Photo Credit:
ESO Photo Ambassador Babak Tafreshi
My Research Interests:
Highly Efficient Star Formation

Most recently I have become enamored with the topic of star formation in its varied forms. Working with Professor Turner, I study star forming clouds in the millimeter and submillimeter looking to understand how and why some clouds have remarkably high efficiency. Star formation efficiency can be defined as the percentage of a molecular cloud that consists of newly formed stars. Star forming clouds in the Milky Way form stars with an efficiency of less than ~5%, whereas some observed clouds in other galaxies have efficiencies of higher than 50%, though we do not understand why or how. The more interesting piece is that we know our galaxy used to have regions with efficiencies higher than ~50% around 10 billion years ago, as there are globular clusters in our galaxy, and globular cluster formation requires high star formation efficiencies. Yet to see long-lived star formation, like in our galaxy which continues to form stars today, requires low efficiency, or the galaxy will run out of gas with which to form stars. Thus, switching from high efficiency to low efficiency must be an evolutionary trend in the Milky Way which we do not yet understand. I hope to understand that trend by finding more galaxies either in the process of forming stars efficiently, or ending the sequence of efficient formation and mapping out their evolution.

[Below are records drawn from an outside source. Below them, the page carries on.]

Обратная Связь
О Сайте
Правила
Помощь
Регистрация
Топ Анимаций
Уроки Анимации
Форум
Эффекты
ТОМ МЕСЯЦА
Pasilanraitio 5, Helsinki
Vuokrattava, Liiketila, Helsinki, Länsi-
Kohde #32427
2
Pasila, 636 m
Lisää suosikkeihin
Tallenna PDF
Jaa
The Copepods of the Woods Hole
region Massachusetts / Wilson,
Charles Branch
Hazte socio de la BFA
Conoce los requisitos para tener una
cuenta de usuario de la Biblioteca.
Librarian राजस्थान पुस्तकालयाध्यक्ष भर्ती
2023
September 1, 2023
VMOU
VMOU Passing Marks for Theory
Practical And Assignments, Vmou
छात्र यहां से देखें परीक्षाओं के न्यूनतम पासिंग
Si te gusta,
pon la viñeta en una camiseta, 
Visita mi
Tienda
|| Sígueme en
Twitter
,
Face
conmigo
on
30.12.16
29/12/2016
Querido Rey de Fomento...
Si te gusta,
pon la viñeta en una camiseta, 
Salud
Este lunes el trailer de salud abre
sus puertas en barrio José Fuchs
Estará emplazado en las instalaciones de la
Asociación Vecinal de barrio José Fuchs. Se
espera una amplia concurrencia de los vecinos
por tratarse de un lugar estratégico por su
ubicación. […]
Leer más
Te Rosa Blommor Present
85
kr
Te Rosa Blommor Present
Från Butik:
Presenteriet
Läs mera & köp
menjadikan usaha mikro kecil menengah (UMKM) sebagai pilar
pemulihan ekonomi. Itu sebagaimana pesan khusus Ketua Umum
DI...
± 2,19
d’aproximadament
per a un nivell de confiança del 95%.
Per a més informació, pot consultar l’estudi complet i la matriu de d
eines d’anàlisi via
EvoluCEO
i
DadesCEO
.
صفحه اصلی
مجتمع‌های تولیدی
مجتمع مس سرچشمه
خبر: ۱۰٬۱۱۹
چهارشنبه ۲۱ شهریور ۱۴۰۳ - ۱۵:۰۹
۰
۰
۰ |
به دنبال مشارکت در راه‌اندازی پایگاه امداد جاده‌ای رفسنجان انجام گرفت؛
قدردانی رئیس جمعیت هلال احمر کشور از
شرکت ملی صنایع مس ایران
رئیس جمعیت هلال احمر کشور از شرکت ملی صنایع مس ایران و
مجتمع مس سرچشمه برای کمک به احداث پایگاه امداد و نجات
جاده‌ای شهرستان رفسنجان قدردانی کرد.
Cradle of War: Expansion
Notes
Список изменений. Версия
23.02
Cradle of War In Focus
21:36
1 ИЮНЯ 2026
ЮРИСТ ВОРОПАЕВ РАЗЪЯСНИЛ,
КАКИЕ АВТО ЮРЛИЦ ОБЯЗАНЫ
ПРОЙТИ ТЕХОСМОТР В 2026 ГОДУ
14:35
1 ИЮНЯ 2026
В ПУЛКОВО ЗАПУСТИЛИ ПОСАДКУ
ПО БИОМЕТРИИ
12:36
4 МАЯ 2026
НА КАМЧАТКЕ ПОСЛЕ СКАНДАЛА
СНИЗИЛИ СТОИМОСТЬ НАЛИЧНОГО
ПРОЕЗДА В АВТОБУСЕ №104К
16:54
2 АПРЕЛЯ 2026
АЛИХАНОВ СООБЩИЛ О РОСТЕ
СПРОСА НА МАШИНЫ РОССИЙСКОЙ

One of the main products of stellar activity is dust. Regions with lots of young stars will be polluted with thousands of stellar masses of dust. However, by the time most star forming regions are observed, some of the young stars have gone supernova and blown holes in their surrounding medium, releasing gas and dust into the galaxy. Thus, it is frequently difficult to get an accurate measure of the amount of dust present in a cluster, especially in comparison to the gas. Accurately estimating dust output, and its effect on the cluster it was born into is an important key to measuring star formation. Luckily, with ALMA and the SMA we can attempt to directly observe the dust and get estimates of dust mass, and a gas-to-dust ratio for the cloud.


Another important aspect to star formation is feedback. Energetic young stars give out ionizing photons and soot, changing the medium around them. Not only do the stars affect their natal cloud, eventually destroying it as they evolve, but the stars also affect their galactic surroundings. As stars evolve and explode, they punch holes in the galaxy, allowing space for ionizing photons to travel and for the reach of feedback from the star forming regions to expand. One of the goals of our research is trying to see to what extent recently formed stars have on their surroundings, and at what point they begin to truly change the cloud they formed in.